TRIM29 induces ubiquitination and degradation of TAB2 via K48 linkage. (A) Immunoblotting of HA-tagged TAB2 with anti-HA (top blot) or of Myc-tagged TRIM29 with anti-Myc (second blot) in HEK293T cells transfected with empty vector or expression vector for Myc-tagged TRIM29 and treated for 4 hrs with 5 or 10 μM of MG132. β-actin was used as a loading control (bottom). (B) Immunoblotting with anti-Myc (top blot), anti-total ubiquitination (ub, 2nd blot), anti-K48-linked ubiquitination (K48, 3rd blot) of Myc-tagged TAB2 in HEK293T cells transfected with empty vector or expression vector for HA-tagged TRIM29, TRIM29-BBOX and treated for 4 hrs with 10 μM of MG132, assessed after immunoprecipitation with anti-Myc, and with anti-HA (4th blot) or anti-β-actin (bottom blot) in whole-cell lysates. Data are representative of 3 independent experiments.

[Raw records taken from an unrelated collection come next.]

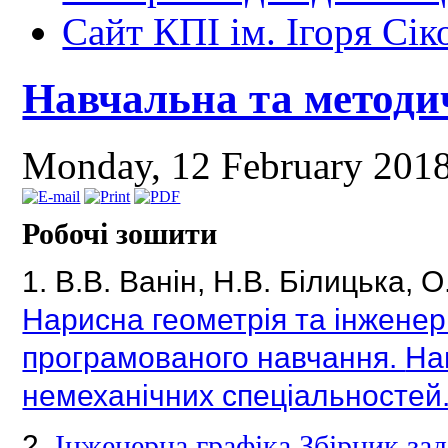
Сайт КПІ ім. Ігоря Сік
Навчальна та методи
Monday, 12 February 201
Робочі зошити
1.
В.В.
Ванін, Н.В.
Білицька, О
Нарисна геометрія та інженер
програмованого навчання.
На
немеханічних спеціальностей
2.
Інженерна графіка Збірник зад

Figure 6.. TRIM29 deficiency enhances IFN-γ production by NK cells against viral infection.

(A-C) WT (Trim29^f/fNKp46^+/+) and NK-Trim29^−/− (Trim29^f/fNKp46^iCre/+) mice were infected with MCMV (5 × 104 PFU) intraperitoneally (i.p.). Serum concentration of IFN-γ were measured by ELISA (A), viral titers were measured in spleen (B) and liver (C) at 36 hr post-infection. Dotted line represents the limit of detection for the assay. (D and E) For IFN-γ neutralizing studies, WT and NK-Trim29^−/− mice were treated with PBS or α-IFN-γ, followed by infection with MCMV (i.p.). Viral titers were measured in the spleen (D) and liver (E) at 36 hr post-infection. (F and G) Quantification of intracellular of IFN-γ staining of NK cells and ILC1 cells in (F) spleen and (G) liver obtained from WT or NK-Trim29^−/− mice following MCMV (i.p.). (H) Quantification of percentage of CD107a in splenic NK cells obtained from WT or NK-Trim29^−/− mice following MCMV (i.p.). Data are representative of 3 independent experiments. Data are mean ± SEM. *P < 0.05, **P < 0.01; unpaired Student’s t‐test.